To the end that one hears cries for justice with sympathy, I think, one begins to see the genius of the Bible. It acknowledges the world’s desperate need for justice, while simultaneously pointing out the need for mercy–that none of us could endure true judgement. If God doesn’t care about justice, what hope is there for correcting the oppression in the world? But, if God does seek justice, what hope is there for us?

A philosophy that can endure across time and cultures must, of necessity, be one that can offer powerful resources to cope with suffering, unfairness, and loss as well as success, power, and comfort. This is one of the great strengths of Christianity and, I think, one of the great weaknesses of the worldview put forward by the New Atheist writers.

Where the Christian Gospel builds up the weak with the idea that one is a forgiven child of God, New Atheism tends to embitter the strong with the idea that one is an innocent victim of fools in an unjust world.

Russell XX: “I Don’t Think I Like Your Tone”

keep-calm-and-be-politeIn his speech “Why I’m not a Christian”, Russell makes a point of his distaste for the tone of certain passages:

It is not really to my mind quite the best tone, and there are a great many of these things about Hell. There is, of course, the familiar text about the sin against the Holy Ghost: “Whosoever speaketh against the Holy Ghost it shall not be forgiven him neither in this World nor in the world to come.” That text has caused an unspeakable amount of misery in the world, for all sorts of people have imagined that they have committed the sin against the Holy Ghost, and thought that it would not be forgiven them either in this world or in the world to come. I really do not think that a person with a proper degree of kindliness in his nature would have put fears and terrors of that sort into the world.
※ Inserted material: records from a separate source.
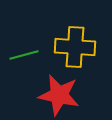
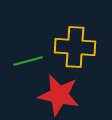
green line: moved 4 px right, 6 px down
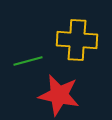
yellow cross: moved 2 px right, 7 px up
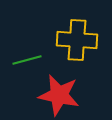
green line: moved 1 px left, 1 px up
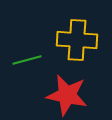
red star: moved 8 px right
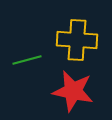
red star: moved 6 px right, 4 px up
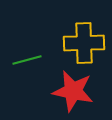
yellow cross: moved 7 px right, 3 px down; rotated 6 degrees counterclockwise
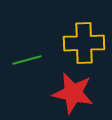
red star: moved 2 px down
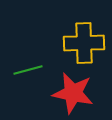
green line: moved 1 px right, 10 px down
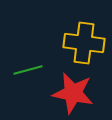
yellow cross: rotated 9 degrees clockwise
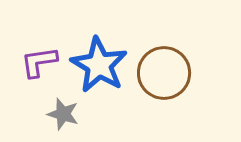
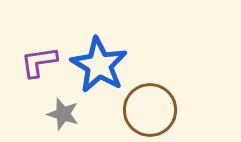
brown circle: moved 14 px left, 37 px down
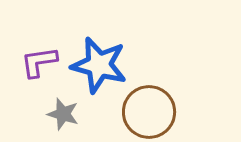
blue star: rotated 16 degrees counterclockwise
brown circle: moved 1 px left, 2 px down
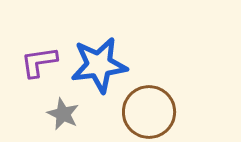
blue star: rotated 22 degrees counterclockwise
gray star: rotated 8 degrees clockwise
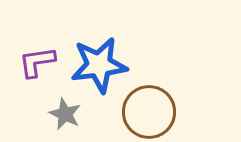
purple L-shape: moved 2 px left
gray star: moved 2 px right
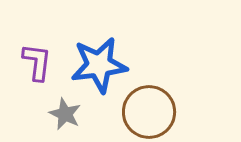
purple L-shape: rotated 105 degrees clockwise
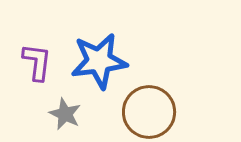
blue star: moved 4 px up
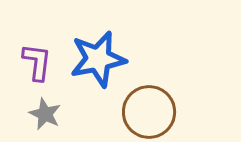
blue star: moved 1 px left, 2 px up; rotated 4 degrees counterclockwise
gray star: moved 20 px left
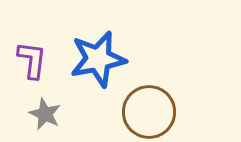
purple L-shape: moved 5 px left, 2 px up
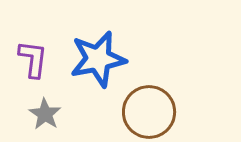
purple L-shape: moved 1 px right, 1 px up
gray star: rotated 8 degrees clockwise
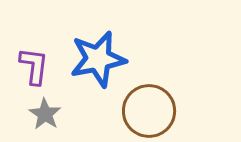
purple L-shape: moved 1 px right, 7 px down
brown circle: moved 1 px up
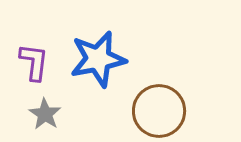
purple L-shape: moved 4 px up
brown circle: moved 10 px right
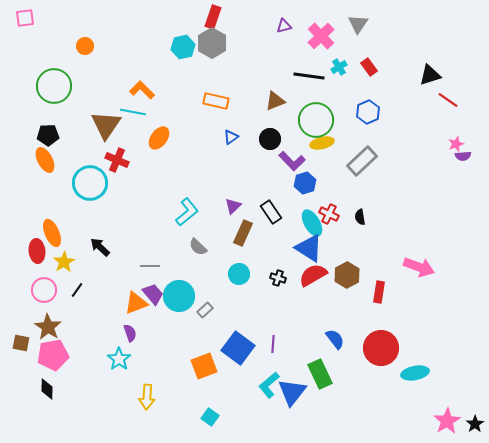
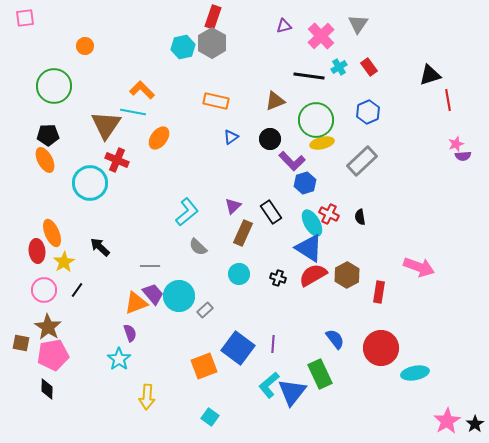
red line at (448, 100): rotated 45 degrees clockwise
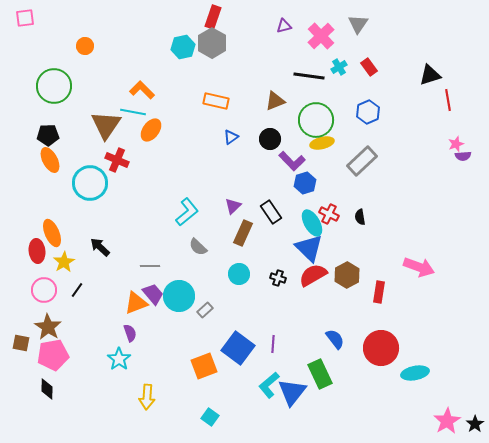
orange ellipse at (159, 138): moved 8 px left, 8 px up
orange ellipse at (45, 160): moved 5 px right
blue triangle at (309, 248): rotated 12 degrees clockwise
While one couldn’t accuse this speech of hypocrisy in criticizing harsh tones, the New Atheists have made harshness their calling-card. It is odd, then, that arguments about the “horrors” of guilt-inducing passages are still popular.

But, if it really is the New Atheists’ intent to convince religious people that our source of hope in life should be scornfully dismissed as an unparalleled evil, then it is their intent to invoke horrible feelings of guilt and shame in countless individuals.

Such people could, I suppose, make the case that guilt over what one has done is sometimes appropriate, but this would serve at least as much to defend the offending passages of the Bible as anything they have written.

Of course, I’m not convinced that these passages are so offending. Russell has given us no good reason to think that “an unspeakable amount of misery” has been caused by this teaching. Religious young people consistently show higher self-esteem than their secular counterparts. I’d wager that, among more significant reasons, this is because it is impossible to be disturbed by a correct understanding of the quoted passage.

It seems to be a pattern that any passage in the Bible which can be reinterpreted to sound evil will be used as “proof” that religion of any kind is evil. A real desire to understand is, of course, conspicuously absent from such tactics.

As for Russell, I’d merely suggest that what counts as the proper tone in twentieth century British academia may not be the same as what was proper in first century rural Palestine. It seems deeply culturally narrow, almost to the point of imperialism, to dismiss a moral teacher from another continent, and another millenium, based on a personal reaction to tone.